Studies are less supportive of a role for folic acid in reducing the risk for limb deficiencies.
A Hungarian randomized controlled trial reported an 80% risk reduction with periconceptional multivitamin use, but the results were not statistically significant (Czeizel 1998). A Hungarian cohort-controlled trial failed to find an association between multivitamin use and reduced risk for limb deficiencies (Czeizel et al. 2004). Similarly, three case-control studies reported null findings (Shaw et al. 1995, Werler et al. 1999, Czeizel 1995).
A case-control study in Western Australia found no evidence that folate intake during the periconceptional period was an important factor in the prevention of birth defects other than neural tube defects (Bower et al 2006).

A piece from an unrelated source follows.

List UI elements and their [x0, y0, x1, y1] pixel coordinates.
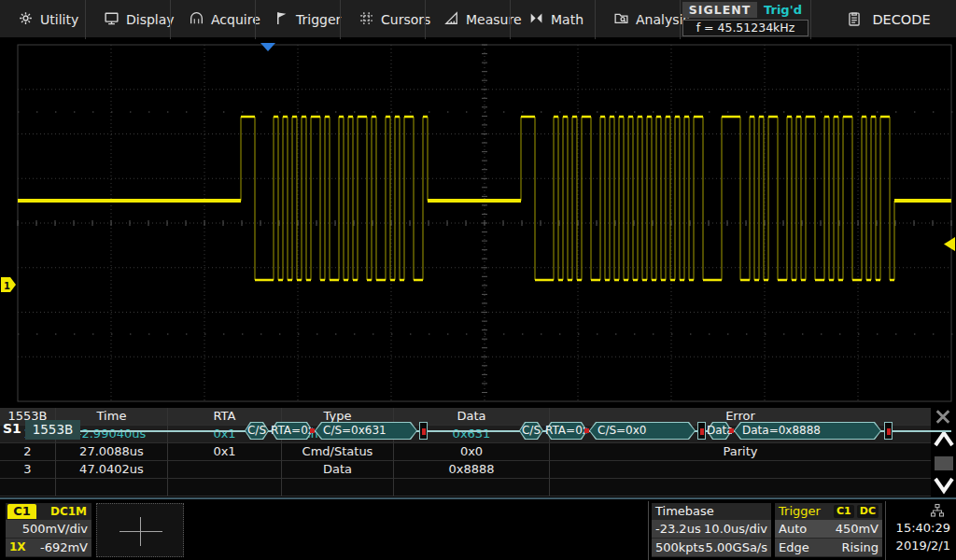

Data from the 1997-2003 National Birth Defects Prevention Study indicated that use of a supplement containing folic acid was not associated with transverse or longitudinal limb deficiencies; however, lower intakes of certain nutrients, particularly folate and riboflavin may be associated with an increased risk for these limb deficiencies.
A single study (the Atlanta Birth Defects Case-Control Study) reported a significant 53% reduced risk for limb deficiencies in women taking a multivitamin 3 months prior to and 3 months following conception (Yang et al. 1997).
Folic acid or multivitamins may also play a role in reducing the risk for other birth defects, including those of the heart, urinary tract, and some orofacial defects. Data are less supportive of a role for folic acid in reducing the risk for limb defects.